If countries differ in the fundamental characteristics, the Solow model predicts conditional convergence. This means that standards of living will converge only within groups of countries having similar characteristics.

Does the Solow model predict absolute convergence?

In accordance with the absolute convergence hypothesis, the Solow-Swan model would predict that these two nations would subsequently grow faster than other industrialized countries in the immediate post-war period -- as indeed they did.

How does the Solow model predict convergence What is the evidence on this prediction?

The Solow model makes the prediction that whether economies converge depends on why they differed in the first place. On the one hand, if two economies with the same steady state had started off with different stocks of capital then we would expect them to converge.

What does the Solow growth model predict?

The Solow model predicts that a policy of encouraging growth through more capital accumulation will tend to tail off over time producing a once-off increase in output per worker. In contrast, a policy that promotes the growth rate of TFP can lead to a sustained higher growth rate of output per worker.

What does absolute convergence mean in economics?

Absolute convergence is the idea that the output per capita of developing countries will match developed countries, regardless of their specific characteristics. This argument builds on the fact that developing countries have a lower ratio of capital per worker compared to developed countries.

What is growth convergence?

The basic idea of convergence in growth rates among countries is that if regions are similar in structural parameters such as preferences and technology, then poor regions will tend to grow faster than rich ones [17].

What does the convergence hypothesis help explain?

The idea of convergence in economics (also sometimes known as the catch-up effect) is the hypothesis that poorer economies' per capita incomes will tend to grow at faster rates than richer economies, and in the Solow growth model, economic growth is driven by the accumulation of physical capital until this optimum ...

What is convergence theory?

Concept description. Ashley Crossman (reference below) describes convergence theory as the presumption that “as nations move from the early stages of industrialization toward becoming fully industrialized, they begin to resemble other industrialized societies in terms of societal norms and technology.”

What are the two types of convergence in economics?

The neoclassical model predicts two types of convergence: absolute and conditional. Absolute convergence implies that developing countries, regardless of their particular characteristics, will eventually catch up with the developed countries and match them in per capita output.

Does economic growth imply convergence in income per capita?

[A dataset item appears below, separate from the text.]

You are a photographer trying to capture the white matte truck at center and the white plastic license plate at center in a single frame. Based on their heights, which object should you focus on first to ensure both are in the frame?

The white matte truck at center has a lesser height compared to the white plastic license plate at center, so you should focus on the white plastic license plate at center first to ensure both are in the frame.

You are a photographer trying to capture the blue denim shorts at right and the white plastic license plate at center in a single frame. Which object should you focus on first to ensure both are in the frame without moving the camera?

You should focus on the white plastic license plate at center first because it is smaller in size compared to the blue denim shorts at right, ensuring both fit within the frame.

The catch-up effect is a theory that all economies will eventually converge in terms of per capita income, due to the observation that underdeveloped economies tend to grow more rapidly than wealthier economies. In other words, the less wealthy economies will literally "catch-up" to the more robust economies.

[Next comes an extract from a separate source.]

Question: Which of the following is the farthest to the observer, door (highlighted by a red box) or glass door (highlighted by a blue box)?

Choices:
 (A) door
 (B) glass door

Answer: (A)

What are the main components of the Solow growth model?

The model takes as given (exogenous) the investment rate; the depreciation rate; and the growth rates of the workforce, human capital, and technology.

Which of the following are an implication of the Solow growth model?

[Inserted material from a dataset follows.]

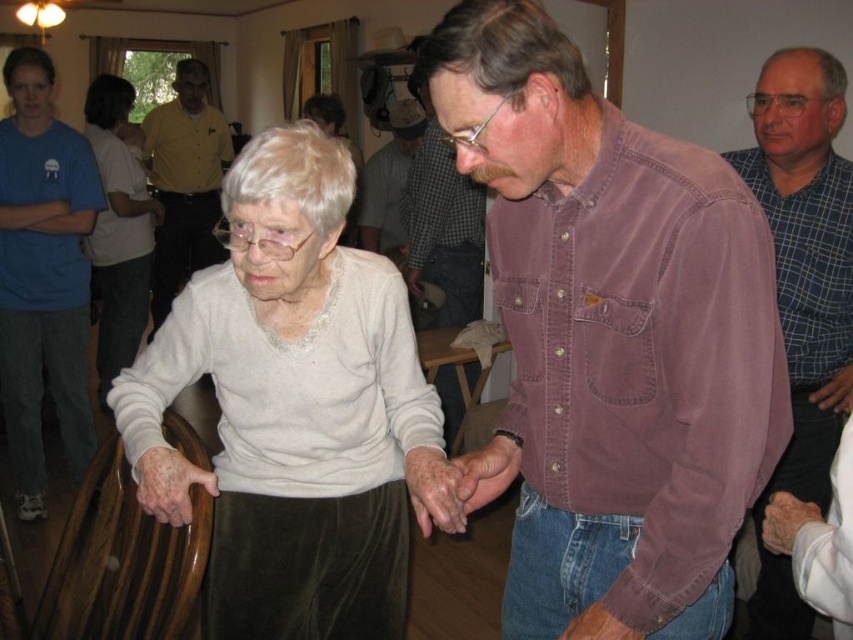 Looking at this image, does white matte sweater at upper left appear on the left side of brown corduroy shirt at center?

Correct, you'll find white matte sweater at upper left to the left of brown corduroy shirt at center.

Three main implications follow from this result: (1) the steady-state output is constant, i.e., the growth rate is zero; (2) short-run growth is only transitional growth; and (3) countries with similar characteristics, mainly f(.), will converge to the same steady-state (it's also possible to have a weaker-condition of ...

What is the difference between absolute and conditional convergence as predicted by the neoclassical growth model?

Conditional convergence implies that a country or a region is converging to its own steady state while the unconditional convergence (absolute convergence) implies that all countries or regions are converging to a common steady state potential level of income.

What is absolute and conditional convergence?

"Absolute convergence" means a series will converge even when you take the absolute value of each term, while "Conditional convergence" means the series converges but not absolutely.

What are the two types of convergence in economics?

The neoclassical model predicts two types of convergence: absolute and conditional. Absolute convergence implies that developing countries, regardless of their particular characteristics, will eventually catch up with the developed countries and match them in per capita output.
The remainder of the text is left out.